Hi there Fronties~ ,

I am probably a fair bit older than your Dad?

I go back to the days of 80 column punched cards, mainframes and dumb terminals!

If you looked at IBM, Apple, and ICL (a much smaller British outfit) they had a business model that sold both hardware and software. Other outfits like Compaq, Digital, HP and so on just did hardware as their main business model.

Then there were people like Corel and Lotus who did applications only...............

Bill Gates came along with an "operating system only" approach, and at first lived off IBM? It was a new business model, and it worked! (that is probably why he is the richest individual on the planet?)

He relied on others to provide the hardware and just went for the OS and a few applications (Office, for example?)

The problem that MS have, is that they are too dominant which is the same anti-trust situation that IBM faced back then............... and Standard Oil before that.

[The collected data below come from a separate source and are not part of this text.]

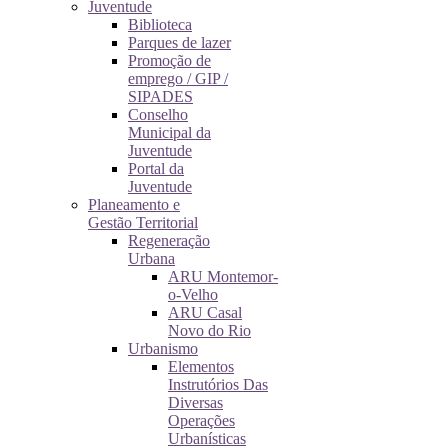
Juventude
Biblioteca
Parques de lazer
Promoção de
emprego / GIP /
SIPADES
Conselho
Municipal da
Juventude
Portal da
Juventude
Planeamento e
Gestão Territorial
Regeneração
Urbana
ARU Montemor-
o-Velho
ARU Casal
Novo do Rio
Urbanismo
Elementos
Instrutórios Das
Diversas
Operações
Urbanísticas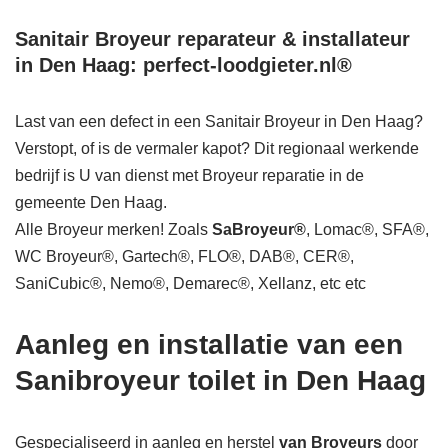
Sanitair Broyeur reparateur & installateur
in Den Haag: perfect-loodgieter.nl®
Last van een defect in een Sanitair Broyeur in Den Haag?
Verstopt, of is de vermaler kapot? Dit regionaal werkende
bedrijf is U van dienst met Broyeur reparatie in de
gemeente Den Haag.
Alle Broyeur merken! Zoals
SaBroyeur®
, Lomac®, SFA®,
WC Broyeur®, Gartech®, FLO®, DAB®, CER®,
SaniCubic®, Nemo®, Demarec®, Xellanz, etc etc
Aanleg en installatie van een
Sanibroyeur toilet in Den Haag
Gespecialiseerd in aanleg en herstel
van Broyeurs
door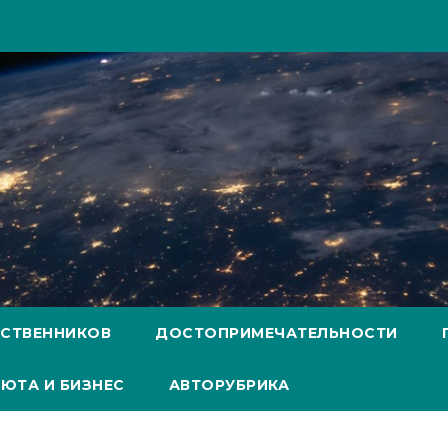
ЕСТВЕННИКОВ
ДОСТОПРИМЕЧАТЕЛЬНОСТИ
ЮТА И БИЗНЕС
АВТОРУБРИКА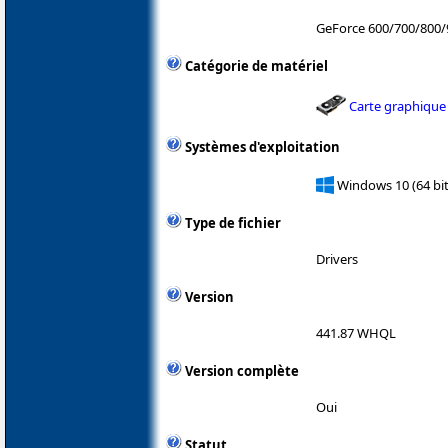
GeForce 600/700/800
Catégorie de matériel
Carte graphique
Systèmes d'exploitation
Windows 10 (64 bit
Type de fichier
Drivers
Version
441.87 WHQL
Version complète
Oui
Statut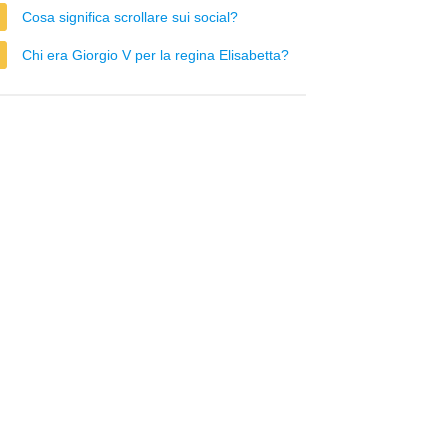
Cosa significa scrollare sui social?
Chi era Giorgio V per la regina Elisabetta?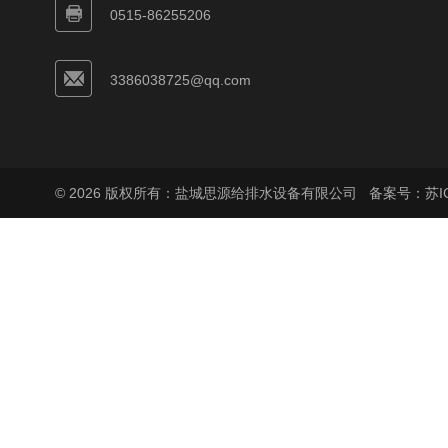
0515-86255206
3386038725@qq.com
© 2026 版权所有：盐城思源给排水设备有限公司
备案号：苏ICP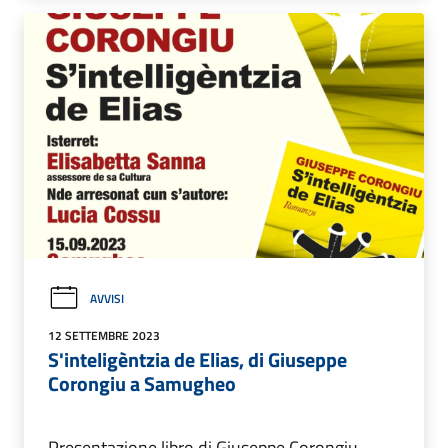
AVVISI
12 SETTEMBRE 2023
S'inteligèntzia de Elias, di Giuseppe
Corongiu a Samugheo
Presentazione libro di Giuseppe Corongiu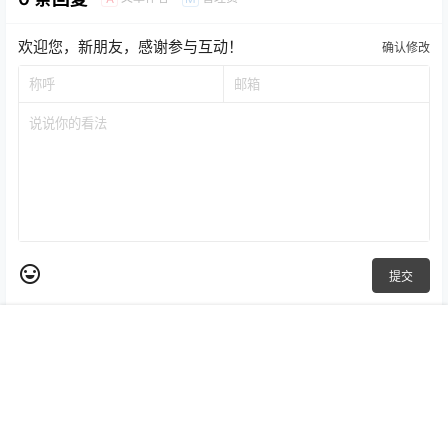
欢迎您，新朋友，感谢参与互动！
确认修改
提交
首页
专题
认证
搜索
菜单
我的
暂无讨论，说说你的看法吧
Copyright © 2026
yoomoo.com.cn 版权所有
冀ICP备2025128359号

The Apple situation is rather interesting, in that they provide a service that requires you to use their hardware?

I mentioned Polaroid, they make money out of selling the consumables, not the hardware and have never attempted to defend their hardware.

I guess that the anti-trust legislators don't like you trying to have both, so Apple get a slapped wrist and Polaroid are ignored?

My conclusion is that Apple have an outdated business model and really need to decide where their income is to come from............ but that is a problem they have had for some years IMO.